I second that motion. You have to activate the yeast according to the directions in order for the bread to rise. Keep it separate from the other ingredients and activate it when directed to.

Bacchus's avatar

I’m sorry, I was unclear it seems. I want to prep the dry ingredients beforehand and NOT activate the yeast. So that, say once a week, I can put the ingredients together and activate the yeast with all ingredients more quickly.

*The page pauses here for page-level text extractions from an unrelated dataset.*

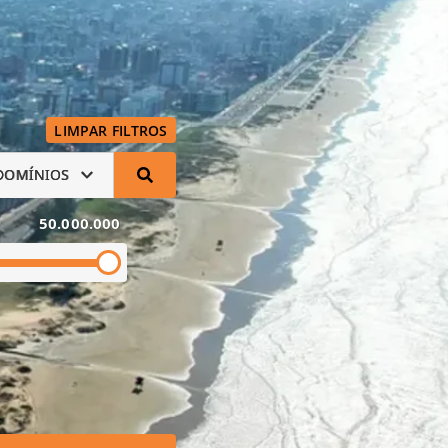
LIMPAR FILTROS
DOMÍNIOS
50.000.000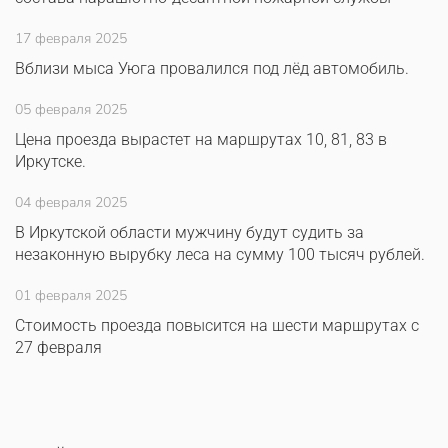
17 февраля 2025
Вблизи мыса Уюга провалился под лёд автомобиль.
05 февраля 2025
Цена проезда вырастет на маршрутах 10, 81, 83 в
Иркутске.
04 февраля 2025
В Иркутской области мужчину будут судить за
незаконную вырубку леса на сумму 100 тысяч рублей.
01 февраля 2025
Стоимость проезда повысится на шести маршрутах с
27 февраля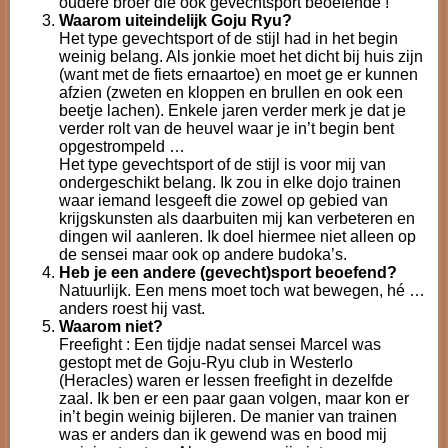
oudere broer die ook gevechtsport beoefende !
Waarom uiteindelijk Goju Ryu?
Het type gevechtsport of de stijl had in het begin
weinig belang. Als jonkie moet het dicht bij huis zijn
(want met de fiets ernaartoe) en moet ge er kunnen
afzien (zweten en kloppen en brullen en ook een
beetje lachen). Enkele jaren verder merk je dat je
verder rolt van de heuvel waar je in’t begin bent
opgestrompeld …
Het type gevechtsport of de stijl is voor mij van
ondergeschikt belang. Ik zou in elke dojo trainen
waar iemand lesgeeft die zowel op gebied van
krijgskunsten als daarbuiten mij kan verbeteren en
dingen wil aanleren. Ik doel hiermee niet alleen op
de sensei maar ook op andere budoka’s.
Heb je een andere (gevecht)sport beoefend?
Natuurlijk. Een mens moet toch wat bewegen, hé …
anders roest hij vast.
Waarom niet?
Freefight : Een tijdje nadat sensei Marcel was
gestopt met de Goju-Ryu club in Westerlo
(Heracles) waren er lessen freefight in dezelfde
zaal. Ik ben er een paar gaan volgen, maar kon er
in’t begin weinig bijleren. De manier van trainen
was er anders dan ik gewend was en bood mij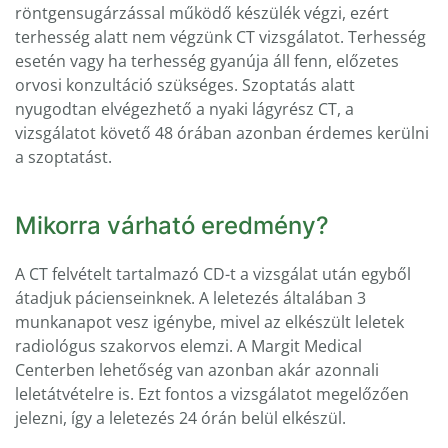
röntgensugárzással működő készülék végzi, ezért
terhesség alatt nem végzünk CT vizsgálatot. Terhesség
esetén vagy ha terhesség gyanúja áll fenn, előzetes
orvosi konzultáció szükséges.
Szoptatás alatt
nyugodtan elvégezhető a nyaki lágyrész CT, a
vizsgálatot követő 48 órában azonban érdemes kerülni
a szoptatást.
Mikorra várható eredmény?
A CT felvételt tartalmazó CD-t a vizsgálat után egyből
átadjuk pácienseinknek. A leletezés általában 3
munkanapot vesz igénybe, mivel az elkészült leletek
radiológus szakorvos elemzi. A Margit Medical
Centerben lehetőség van azonban akár azonnali
leletátvételre is. Ezt fontos a vizsgálatot megelőzően
jelezni, így a leletezés 24 órán belül elkészül.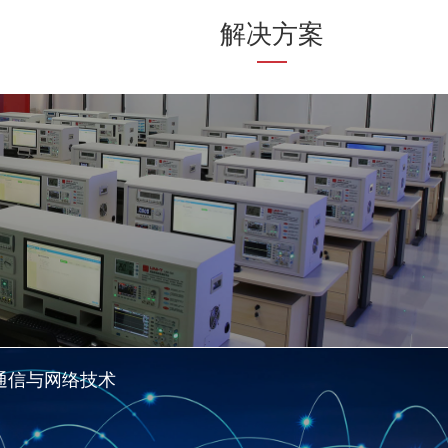
解决方案
通信与网络技术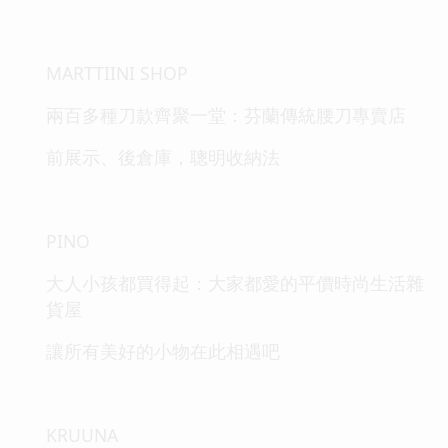
MARTTIINI SHOP
兩百多種刀款齊聚一堂：芬蘭傳統腰刀專賣店
前展示、後倉庫，聰明收納法
PINO
大人小孩都買得起：大家都愛的平價時尚生活雜
貨屋
讓所有美好的小物在此相遇吧
KRUUNA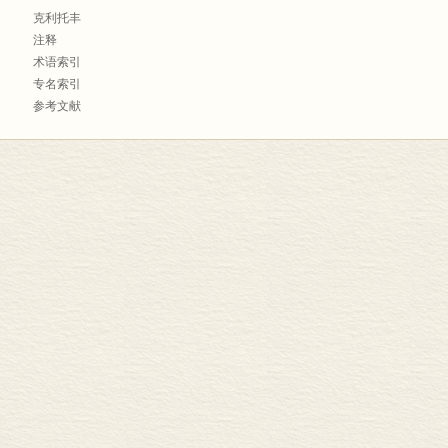
克利托丰
注释
术语索引
专名索引
参考文献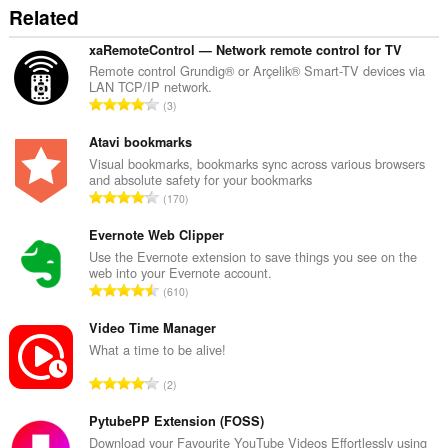
Related
xaRemoteControl — Network remote control for TV
Remote control Grundig® or Arçelik® Smart-TV devices via
LAN TCP/IP network.
О
3
б
щ
Atavi bookmarks
б
Visual bookmarks, bookmarks sync across various browsers
and absolute safety for your bookmarks
р
О
170
о
б
й
щ
Evernote Web Clipper
о
б
Use the Evernote extension to save things you see on the
ц
web into your Evernote account.
р
е
О
610
о
н
б
й
к
щ
Video Time Manager
о
и
б
What a time to be alive!
ц
:
р
е
О
2
о
н
б
й
к
щ
PytubePP Extension (FOSS)
о
и
б
Download your Favourite YouTube Videos Effortlessly using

If there is a way to comment to you other than answering please let me know. I’m new to this site and a little off balance using it. :)

PandoraBoxx's avatar

Are you going to be using a bread machine to make the bread? If so, then you can use instant dry yeast and mix it with the dry ingredients. If you’re making the bread the traditional way, try it and see. It would require the instant dry yeast to make it work, because the proofing time is less.

janbb's avatar

You’re doing fine, @Bacchus. Welcome to FLuther!

@Pandora’s refinements make sense to me. But if you are not using a bread machine, I would suggest you still keep the yeast separate so it can be activated with the warm water.

Bacchus's avatar

Thank you all. I think you’re right, janbb, I’ll try it with one set, like PandoraBoxx suggests and let sit for a few days. but keep the yeast separate for the most part until I have some results from the experiment.

dpworkin's avatar

Modern dry yeast is encapsulated, and should be fine mixed with the other dry ingredients. It will activate once it becomes warm and moist and gets is paws on those sugars.